Just when you thought that the DSiWare service had nothing left to offer except some word puzzles and interactive children’s books, along comes Astro. It's quite clear that this is intended to pay homage to the Atari classic Asteroids in its design and gameplay, but it falls short of recapturing what continues to make the original a perennial favourite. This game provides proof that even coming from respectable lineage cannot save you from your own faults.

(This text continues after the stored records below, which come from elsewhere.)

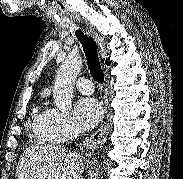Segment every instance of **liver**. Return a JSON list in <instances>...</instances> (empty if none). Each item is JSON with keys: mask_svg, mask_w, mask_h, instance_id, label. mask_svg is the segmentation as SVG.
Instances as JSON below:
<instances>
[{"mask_svg": "<svg viewBox=\"0 0 183 179\" xmlns=\"http://www.w3.org/2000/svg\"><path fill=\"white\" fill-rule=\"evenodd\" d=\"M80 169L83 172L84 166L78 154L62 146L35 145L21 155L16 179H74Z\"/></svg>", "mask_w": 183, "mask_h": 179, "instance_id": "1", "label": "liver"}]
</instances>
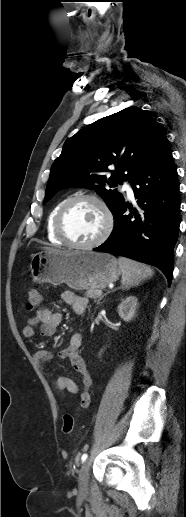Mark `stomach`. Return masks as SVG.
<instances>
[{
	"mask_svg": "<svg viewBox=\"0 0 186 517\" xmlns=\"http://www.w3.org/2000/svg\"><path fill=\"white\" fill-rule=\"evenodd\" d=\"M30 269L36 283H65L74 290L104 288L122 273L112 255L79 250L66 254L49 251L33 254Z\"/></svg>",
	"mask_w": 186,
	"mask_h": 517,
	"instance_id": "0dacf381",
	"label": "stomach"
}]
</instances>
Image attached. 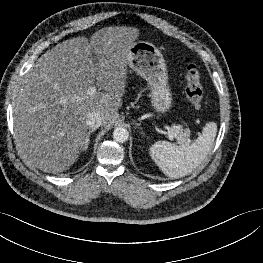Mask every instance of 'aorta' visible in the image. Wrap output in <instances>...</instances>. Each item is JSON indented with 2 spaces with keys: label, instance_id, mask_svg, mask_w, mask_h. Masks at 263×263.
Masks as SVG:
<instances>
[{
  "label": "aorta",
  "instance_id": "obj_1",
  "mask_svg": "<svg viewBox=\"0 0 263 263\" xmlns=\"http://www.w3.org/2000/svg\"><path fill=\"white\" fill-rule=\"evenodd\" d=\"M128 138H129V132H128V130L126 128L117 127L113 131V139L116 142L124 143V142H126L128 140Z\"/></svg>",
  "mask_w": 263,
  "mask_h": 263
}]
</instances>
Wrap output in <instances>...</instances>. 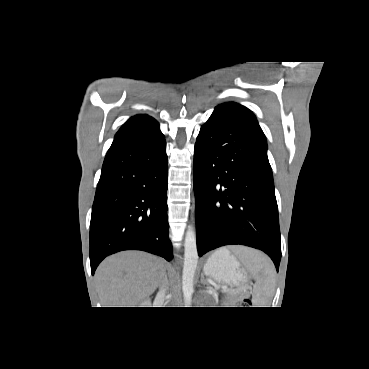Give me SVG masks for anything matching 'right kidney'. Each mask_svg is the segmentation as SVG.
Returning <instances> with one entry per match:
<instances>
[{
    "label": "right kidney",
    "mask_w": 369,
    "mask_h": 369,
    "mask_svg": "<svg viewBox=\"0 0 369 369\" xmlns=\"http://www.w3.org/2000/svg\"><path fill=\"white\" fill-rule=\"evenodd\" d=\"M149 305H151V301L150 299L148 300H144L142 303H141V307H148Z\"/></svg>",
    "instance_id": "ca27d5eb"
}]
</instances>
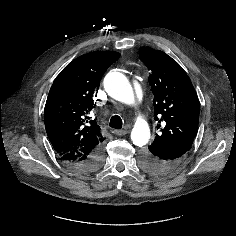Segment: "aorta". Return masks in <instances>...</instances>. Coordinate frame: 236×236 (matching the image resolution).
<instances>
[{"mask_svg":"<svg viewBox=\"0 0 236 236\" xmlns=\"http://www.w3.org/2000/svg\"><path fill=\"white\" fill-rule=\"evenodd\" d=\"M104 88L109 96L117 101L132 104L134 102L133 89L130 82L120 72H110L104 78ZM134 145L142 147L150 140V128L147 122L138 118L131 132Z\"/></svg>","mask_w":236,"mask_h":236,"instance_id":"obj_1","label":"aorta"}]
</instances>
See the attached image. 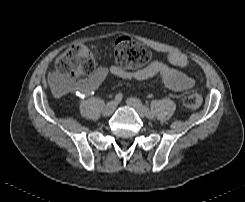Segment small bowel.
<instances>
[{
  "label": "small bowel",
  "mask_w": 245,
  "mask_h": 202,
  "mask_svg": "<svg viewBox=\"0 0 245 202\" xmlns=\"http://www.w3.org/2000/svg\"><path fill=\"white\" fill-rule=\"evenodd\" d=\"M186 65L185 57L178 51H171L167 61L155 59L147 66L135 70H125L117 64H112L108 68H97L85 81L75 82L76 89L71 92L75 96L77 92L88 95L98 90L109 74L121 79L132 81H144L152 78H159L163 85L174 92H184L192 88L194 79L189 75L179 71Z\"/></svg>",
  "instance_id": "small-bowel-1"
}]
</instances>
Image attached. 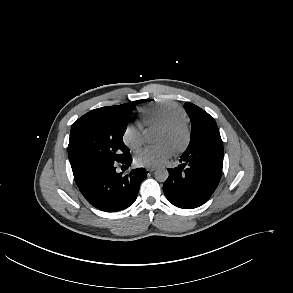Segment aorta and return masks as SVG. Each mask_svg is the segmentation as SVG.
Masks as SVG:
<instances>
[{"instance_id": "1", "label": "aorta", "mask_w": 293, "mask_h": 293, "mask_svg": "<svg viewBox=\"0 0 293 293\" xmlns=\"http://www.w3.org/2000/svg\"><path fill=\"white\" fill-rule=\"evenodd\" d=\"M149 140L153 139V135H148ZM169 173L166 168H159L155 171V179L159 182H164L167 180Z\"/></svg>"}]
</instances>
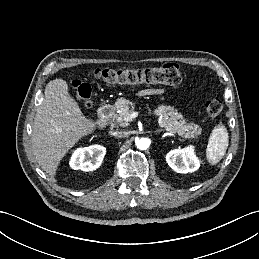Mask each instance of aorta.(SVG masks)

If there was an award given for the most hilariously generic sci-fi plot ever written, Astro may not be the winner but it would absolutely be nominated. Set in the 30th century, a fleet of evil space Pirates has decided to descend upon the human colonies for some reason or another. In their final hours, the humans realize that the only person skilled enough to pilot a ship and save humanity is a man - your faceless character - who has been in prison for many years for committing some presumably heinous crimes. You're then let out of prison, because trusting a known criminal is apparently the best we can do in the future, and the action begins.

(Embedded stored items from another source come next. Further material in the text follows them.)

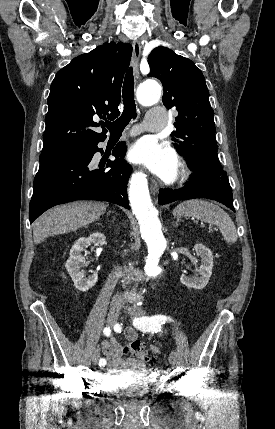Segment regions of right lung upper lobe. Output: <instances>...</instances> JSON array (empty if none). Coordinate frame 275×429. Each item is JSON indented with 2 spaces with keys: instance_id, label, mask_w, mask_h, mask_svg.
<instances>
[{
  "instance_id": "right-lung-upper-lobe-1",
  "label": "right lung upper lobe",
  "mask_w": 275,
  "mask_h": 429,
  "mask_svg": "<svg viewBox=\"0 0 275 429\" xmlns=\"http://www.w3.org/2000/svg\"><path fill=\"white\" fill-rule=\"evenodd\" d=\"M131 55L130 44L106 43L57 72L47 101L41 159L106 138V129L102 133L93 130L99 125L94 120L120 114L121 84Z\"/></svg>"
}]
</instances>
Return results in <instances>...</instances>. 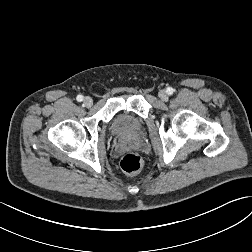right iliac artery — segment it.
Masks as SVG:
<instances>
[{"label":"right iliac artery","mask_w":252,"mask_h":252,"mask_svg":"<svg viewBox=\"0 0 252 252\" xmlns=\"http://www.w3.org/2000/svg\"><path fill=\"white\" fill-rule=\"evenodd\" d=\"M76 99H77V101L81 102V101H83V96L82 95H78L76 97Z\"/></svg>","instance_id":"1"}]
</instances>
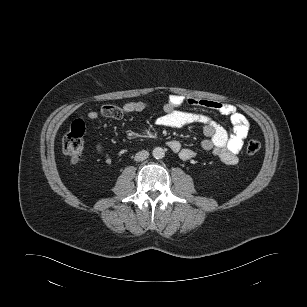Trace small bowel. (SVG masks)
Masks as SVG:
<instances>
[{
    "label": "small bowel",
    "mask_w": 307,
    "mask_h": 307,
    "mask_svg": "<svg viewBox=\"0 0 307 307\" xmlns=\"http://www.w3.org/2000/svg\"><path fill=\"white\" fill-rule=\"evenodd\" d=\"M184 103L228 116L232 124L231 131L228 132L205 113L181 110L180 107ZM146 108L147 103L142 101L127 102L121 106L107 104L99 112L95 110L88 112L87 118L90 121H95L102 115L107 118L121 119L125 114L141 112ZM163 109L164 114L156 119L158 125L179 128L190 124H202L206 136V139L201 143L202 149L212 152L225 164L234 165L238 162V153L249 133V122L233 104L211 99L184 98L173 94L169 97ZM167 145L173 152L178 153L184 161H188L196 155L193 149L182 147L178 140H169ZM96 150L98 153H103L102 145L98 143Z\"/></svg>",
    "instance_id": "obj_1"
}]
</instances>
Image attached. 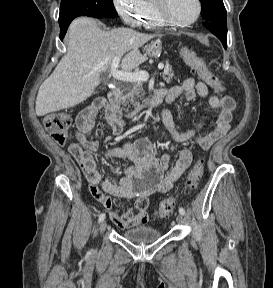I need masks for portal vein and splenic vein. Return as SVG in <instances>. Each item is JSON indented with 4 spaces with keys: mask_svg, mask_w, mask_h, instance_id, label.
<instances>
[{
    "mask_svg": "<svg viewBox=\"0 0 273 288\" xmlns=\"http://www.w3.org/2000/svg\"><path fill=\"white\" fill-rule=\"evenodd\" d=\"M120 58H114L111 64L110 74L111 76L119 81L123 82H139V81H147L149 79V74L146 71H139V72H123L117 70L119 65ZM164 64H159L158 68L162 69Z\"/></svg>",
    "mask_w": 273,
    "mask_h": 288,
    "instance_id": "portal-vein-and-splenic-vein-1",
    "label": "portal vein and splenic vein"
}]
</instances>
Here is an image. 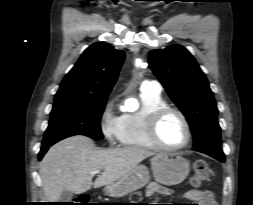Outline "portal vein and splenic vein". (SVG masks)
I'll return each instance as SVG.
<instances>
[{
  "label": "portal vein and splenic vein",
  "instance_id": "1",
  "mask_svg": "<svg viewBox=\"0 0 253 205\" xmlns=\"http://www.w3.org/2000/svg\"><path fill=\"white\" fill-rule=\"evenodd\" d=\"M99 172H100V170H95V171L92 172V174H97Z\"/></svg>",
  "mask_w": 253,
  "mask_h": 205
}]
</instances>
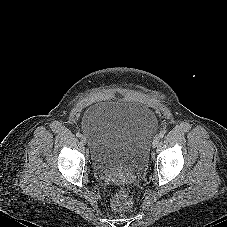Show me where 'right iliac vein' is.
I'll return each mask as SVG.
<instances>
[{
	"label": "right iliac vein",
	"mask_w": 227,
	"mask_h": 227,
	"mask_svg": "<svg viewBox=\"0 0 227 227\" xmlns=\"http://www.w3.org/2000/svg\"><path fill=\"white\" fill-rule=\"evenodd\" d=\"M81 142H82V144H86L87 143V139H86L85 136L81 137Z\"/></svg>",
	"instance_id": "obj_1"
}]
</instances>
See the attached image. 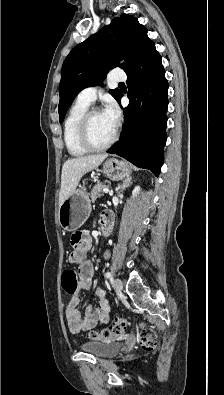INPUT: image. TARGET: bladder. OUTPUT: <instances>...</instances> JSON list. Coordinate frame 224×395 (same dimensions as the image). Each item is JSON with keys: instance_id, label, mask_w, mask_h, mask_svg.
Returning a JSON list of instances; mask_svg holds the SVG:
<instances>
[{"instance_id": "obj_1", "label": "bladder", "mask_w": 224, "mask_h": 395, "mask_svg": "<svg viewBox=\"0 0 224 395\" xmlns=\"http://www.w3.org/2000/svg\"><path fill=\"white\" fill-rule=\"evenodd\" d=\"M80 348L98 358H107L120 352L121 344L112 341H94L86 342L80 345Z\"/></svg>"}]
</instances>
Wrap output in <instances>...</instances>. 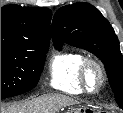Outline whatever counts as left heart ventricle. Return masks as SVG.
<instances>
[{
	"instance_id": "1",
	"label": "left heart ventricle",
	"mask_w": 123,
	"mask_h": 113,
	"mask_svg": "<svg viewBox=\"0 0 123 113\" xmlns=\"http://www.w3.org/2000/svg\"><path fill=\"white\" fill-rule=\"evenodd\" d=\"M99 81L98 73L96 70L92 69L89 75V82L92 88L96 87Z\"/></svg>"
}]
</instances>
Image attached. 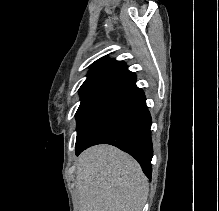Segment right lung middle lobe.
<instances>
[{
  "instance_id": "right-lung-middle-lobe-1",
  "label": "right lung middle lobe",
  "mask_w": 219,
  "mask_h": 211,
  "mask_svg": "<svg viewBox=\"0 0 219 211\" xmlns=\"http://www.w3.org/2000/svg\"><path fill=\"white\" fill-rule=\"evenodd\" d=\"M108 93L109 90H98L80 95L81 103L76 112L77 138Z\"/></svg>"
}]
</instances>
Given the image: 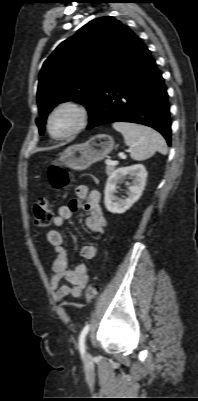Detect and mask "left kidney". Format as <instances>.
I'll return each mask as SVG.
<instances>
[{
    "instance_id": "5707ae66",
    "label": "left kidney",
    "mask_w": 198,
    "mask_h": 401,
    "mask_svg": "<svg viewBox=\"0 0 198 401\" xmlns=\"http://www.w3.org/2000/svg\"><path fill=\"white\" fill-rule=\"evenodd\" d=\"M147 171L141 164L128 167H120L113 171L108 177L105 186L104 203L106 209L111 213L122 214L126 212L142 195L145 188ZM133 178L132 185L126 183L129 189L128 198L119 199L115 196L117 184L125 177Z\"/></svg>"
}]
</instances>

Each stage takes place in a singular flat arena in which enemies approach from all sides. You can navigate your ship freely around this area, and passing through one edge will spit you out on the opposite end of the screen and back into the fray. All of the campaign’s stages consist of taking out groups of enemy ships with some boss stages sprinkled in to add a little bit of variety to the mix. In essence, Astro is a twin stick shooter allowing you to control your ship's movement with the D-Pad and your angle of fire with the lettered buttons acting as a second D-Pad. As all of the game's action takes place on the console's lower screen, you also have the option of directing your fire with the touchscreen, a significantly more accurate way to aim.

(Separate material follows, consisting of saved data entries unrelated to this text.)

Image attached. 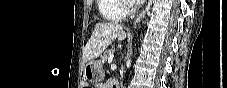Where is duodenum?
I'll use <instances>...</instances> for the list:
<instances>
[{"mask_svg":"<svg viewBox=\"0 0 227 88\" xmlns=\"http://www.w3.org/2000/svg\"><path fill=\"white\" fill-rule=\"evenodd\" d=\"M110 87H111V88H118V87H119V82H118V81L112 82V84H111Z\"/></svg>","mask_w":227,"mask_h":88,"instance_id":"1","label":"duodenum"}]
</instances>
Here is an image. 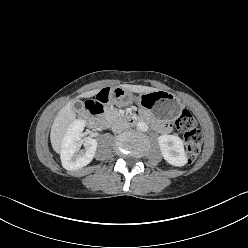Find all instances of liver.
Segmentation results:
<instances>
[{"label": "liver", "instance_id": "6515ba94", "mask_svg": "<svg viewBox=\"0 0 248 248\" xmlns=\"http://www.w3.org/2000/svg\"><path fill=\"white\" fill-rule=\"evenodd\" d=\"M121 87L135 93H150L158 89L142 85L123 84ZM100 90L95 89L87 91L81 97L89 98L96 95ZM76 100L69 101L57 114L51 127L50 140L55 152L61 153L62 141L70 124L75 120L76 113L73 104Z\"/></svg>", "mask_w": 248, "mask_h": 248}]
</instances>
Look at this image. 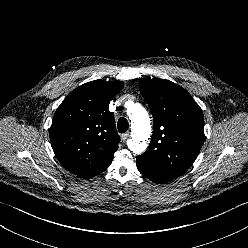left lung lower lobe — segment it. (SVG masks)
I'll return each mask as SVG.
<instances>
[{"label":"left lung lower lobe","mask_w":248,"mask_h":248,"mask_svg":"<svg viewBox=\"0 0 248 248\" xmlns=\"http://www.w3.org/2000/svg\"><path fill=\"white\" fill-rule=\"evenodd\" d=\"M137 168L138 170L140 171V173H142L144 176H146L147 178H149L150 180H152L153 182H158V183H164L166 181H164L163 179L157 177V176H154V175H150L149 173H147L143 168L142 166L137 163Z\"/></svg>","instance_id":"left-lung-lower-lobe-1"}]
</instances>
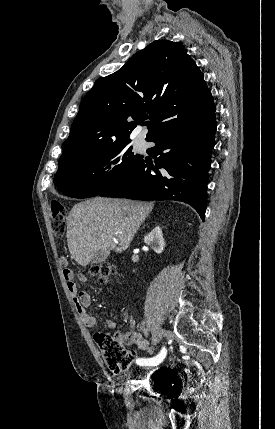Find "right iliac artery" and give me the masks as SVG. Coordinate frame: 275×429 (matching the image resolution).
Instances as JSON below:
<instances>
[{
  "label": "right iliac artery",
  "mask_w": 275,
  "mask_h": 429,
  "mask_svg": "<svg viewBox=\"0 0 275 429\" xmlns=\"http://www.w3.org/2000/svg\"><path fill=\"white\" fill-rule=\"evenodd\" d=\"M166 356V349L162 348L160 353L152 358H138L136 363L140 366H156L163 361Z\"/></svg>",
  "instance_id": "82829eb1"
}]
</instances>
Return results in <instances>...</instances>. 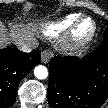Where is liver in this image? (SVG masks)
<instances>
[{"instance_id": "liver-1", "label": "liver", "mask_w": 108, "mask_h": 108, "mask_svg": "<svg viewBox=\"0 0 108 108\" xmlns=\"http://www.w3.org/2000/svg\"><path fill=\"white\" fill-rule=\"evenodd\" d=\"M37 31L36 25L29 24H16L10 27L7 31L6 28L1 24L0 26V46L5 47L6 45L13 42L18 46L19 43L29 44L35 41V32Z\"/></svg>"}]
</instances>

Beyond the main campaign there is also a Survival mode. This is like the survival mode that can be found in almost any other game of this type in that it simply pits you against wave after wave of enemies until they finally get the better of you. There are separate local leaderboards for both Story and Survival modes, ensuring that keeping track of your records is made simple. The gameplay between the two modes doesn’t change at all, but if you’ve already made it through the campaign then Survival exists to potentially extend your playtime.
In terms of its gameplay, Astro functions just fine. The big problem here is that this is a very, very ugly game. In each stage, the backgrounds are static images that do nothing to enhance the experience and all of the character models look like hunks of loosely placed pixels. Combined, the whole thing is a grainy mess and it can be difficult to determine what is happening on screen. This problem is particularly prominent in the upgrades screen as nothing is labelled with words or identifiable symbols. Switching ships and upgrading weapons, a necessary and relatively complicated mechanic, is also never explained. Instead, it is up to the player to decipher what each rough image means and how it affects their ship. This game looks so bad that not only does it detract from the presentation, but it also hinders gameplay on the whole.
The soundtrack is just as bad as the visuals, consisting of several repetitive MIDI tracks, but it somehow works. The music is by no means good, but it fits with the cheesy sci-fi aesthetic that Astro so desperately wants to achieve, not to its own detriment. Whether or not this soundtrack was intended to be the tongue-in-cheek masterpiece that it ended being is unclear, but it somehow stumbles towards being the most adequate aspect of the entire package.
Astro is exactly the type of game that has the best of intentions, but something went wrong in the development process. The gameplay is reminiscent of arcade classic Asteroids and it plays well, but the visuals are so muddy and mangled that the menus and equipment screens are undecipherable. Add a profoundly generic story into the mix and you’ve really got a disastrous blend on your hands. Steadfast fans of classic arcade titles might find some enjoyment in the traditional action, but the rest of the package is nothing but a disappointment.